__Task prompt__. Once the line containing "Основные сведения" is found in the entries below, restate it and each following line word for word, stopping after the line containing "A consultar".

---

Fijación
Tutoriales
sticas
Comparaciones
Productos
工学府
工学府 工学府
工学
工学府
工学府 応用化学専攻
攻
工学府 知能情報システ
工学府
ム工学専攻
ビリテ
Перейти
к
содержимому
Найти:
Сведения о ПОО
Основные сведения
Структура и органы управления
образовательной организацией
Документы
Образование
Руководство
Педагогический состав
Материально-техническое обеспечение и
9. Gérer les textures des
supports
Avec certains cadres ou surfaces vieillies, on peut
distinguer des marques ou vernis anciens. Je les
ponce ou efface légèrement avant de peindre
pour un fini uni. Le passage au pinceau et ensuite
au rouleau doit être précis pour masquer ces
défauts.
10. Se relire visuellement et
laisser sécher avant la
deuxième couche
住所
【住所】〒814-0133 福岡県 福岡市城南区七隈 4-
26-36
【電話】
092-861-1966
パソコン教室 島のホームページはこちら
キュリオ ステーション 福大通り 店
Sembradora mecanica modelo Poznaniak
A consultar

---

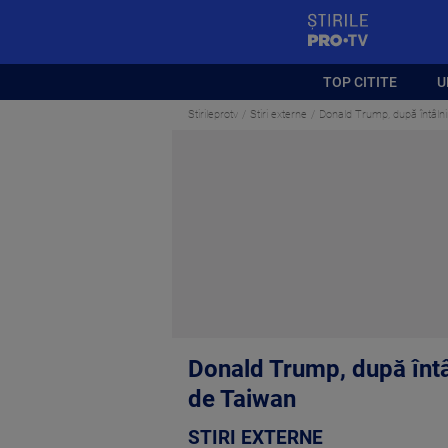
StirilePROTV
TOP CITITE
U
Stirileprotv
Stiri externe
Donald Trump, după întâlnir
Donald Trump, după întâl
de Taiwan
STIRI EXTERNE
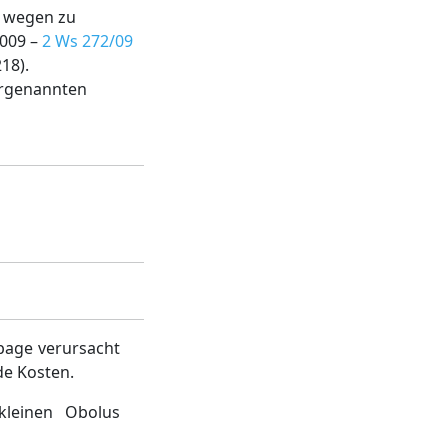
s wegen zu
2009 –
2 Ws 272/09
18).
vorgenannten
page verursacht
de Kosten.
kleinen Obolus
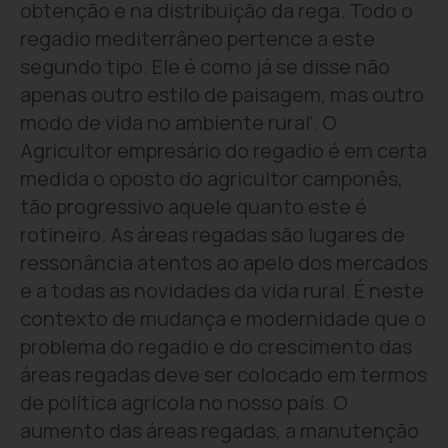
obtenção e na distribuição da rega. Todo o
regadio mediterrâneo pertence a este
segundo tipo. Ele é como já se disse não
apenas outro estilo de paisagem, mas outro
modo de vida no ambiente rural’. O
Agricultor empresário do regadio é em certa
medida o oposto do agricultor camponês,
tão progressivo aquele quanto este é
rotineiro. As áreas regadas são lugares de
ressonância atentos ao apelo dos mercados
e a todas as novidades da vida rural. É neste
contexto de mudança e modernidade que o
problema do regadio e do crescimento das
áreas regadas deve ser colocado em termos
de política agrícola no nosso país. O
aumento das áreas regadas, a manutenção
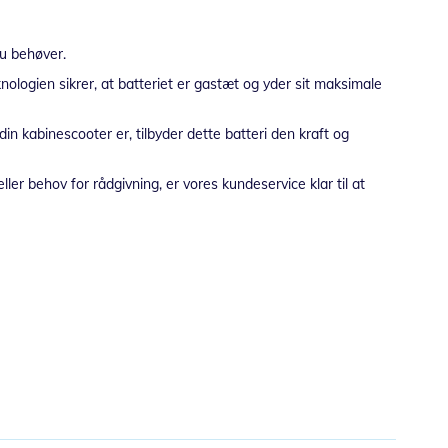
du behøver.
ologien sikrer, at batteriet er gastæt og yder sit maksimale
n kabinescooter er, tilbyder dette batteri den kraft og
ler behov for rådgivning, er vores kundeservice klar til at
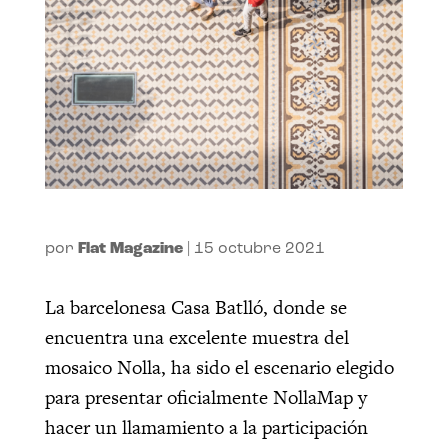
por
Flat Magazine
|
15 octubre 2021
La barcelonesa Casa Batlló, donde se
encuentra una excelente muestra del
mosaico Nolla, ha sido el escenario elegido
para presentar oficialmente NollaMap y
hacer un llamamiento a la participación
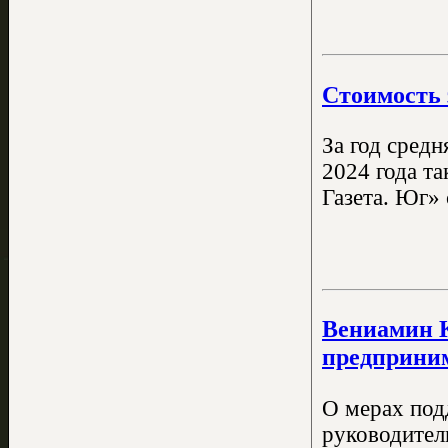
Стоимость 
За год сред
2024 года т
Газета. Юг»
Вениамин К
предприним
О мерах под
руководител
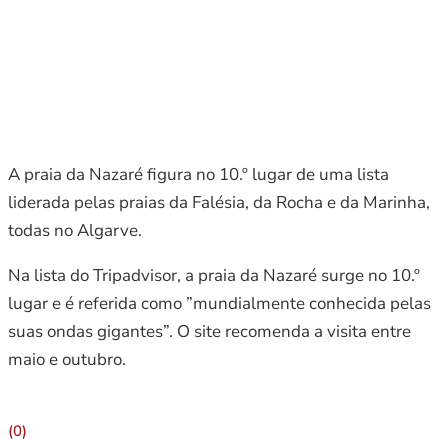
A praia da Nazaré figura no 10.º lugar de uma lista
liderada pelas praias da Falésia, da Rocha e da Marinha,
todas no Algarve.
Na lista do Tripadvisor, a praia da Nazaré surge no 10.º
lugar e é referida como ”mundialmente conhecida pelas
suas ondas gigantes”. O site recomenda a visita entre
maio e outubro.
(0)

---

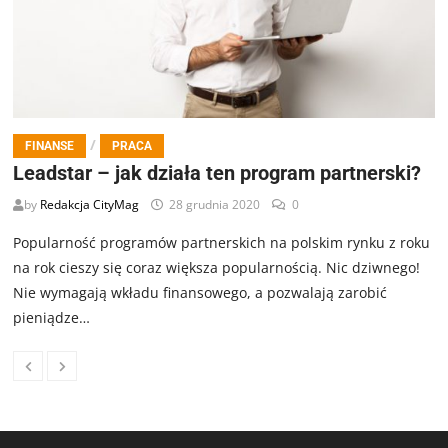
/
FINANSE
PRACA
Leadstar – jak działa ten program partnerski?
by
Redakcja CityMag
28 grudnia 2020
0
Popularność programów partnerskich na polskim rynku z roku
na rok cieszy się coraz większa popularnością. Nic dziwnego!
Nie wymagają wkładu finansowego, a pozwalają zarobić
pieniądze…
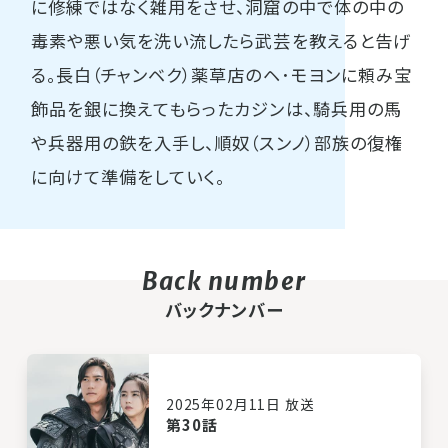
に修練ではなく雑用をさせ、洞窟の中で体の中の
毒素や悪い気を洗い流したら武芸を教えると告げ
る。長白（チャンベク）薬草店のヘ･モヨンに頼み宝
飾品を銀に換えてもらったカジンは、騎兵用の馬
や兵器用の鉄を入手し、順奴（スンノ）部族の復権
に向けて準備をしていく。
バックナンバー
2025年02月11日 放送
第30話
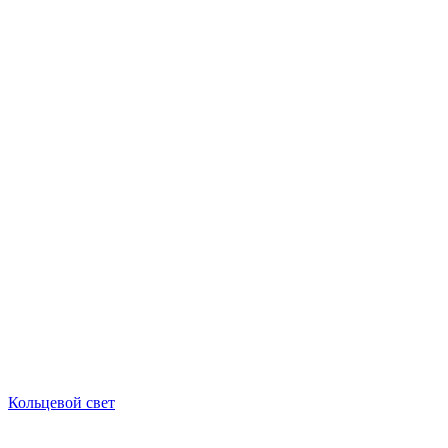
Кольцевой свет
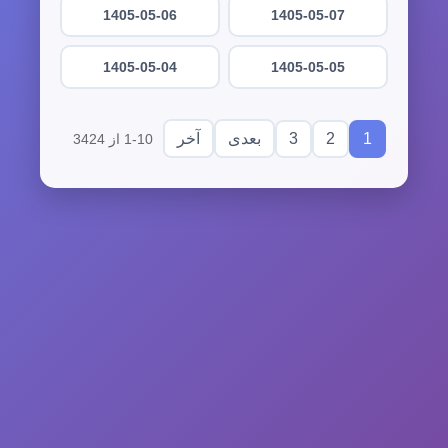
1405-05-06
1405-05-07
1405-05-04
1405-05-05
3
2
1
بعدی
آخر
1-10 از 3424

---

__Solution below__.
Основные сведения
Структура и органы управления
образовательной организацией
Документы
Образование
Руководство
Педагогический состав
Материально-техническое обеспечение и
9. Gérer les textures des
supports
Avec certains cadres ou surfaces vieillies, on peut
distinguer des marques ou vernis anciens. Je les
ponce ou efface légèrement avant de peindre
pour un fini uni. Le passage au pinceau et ensuite
au rouleau doit être précis pour masquer ces
défauts.
10. Se relire visuellement et
laisser sécher avant la
deuxième couche
住所
【住所】〒814-0133 福岡県 福岡市城南区七隈 4-
26-36
【電話】
092-861-1966
パソコン教室 島のホームページはこちら
キュリオ ステーション 福大通り 店
Sembradora mecanica modelo Poznaniak
A consultar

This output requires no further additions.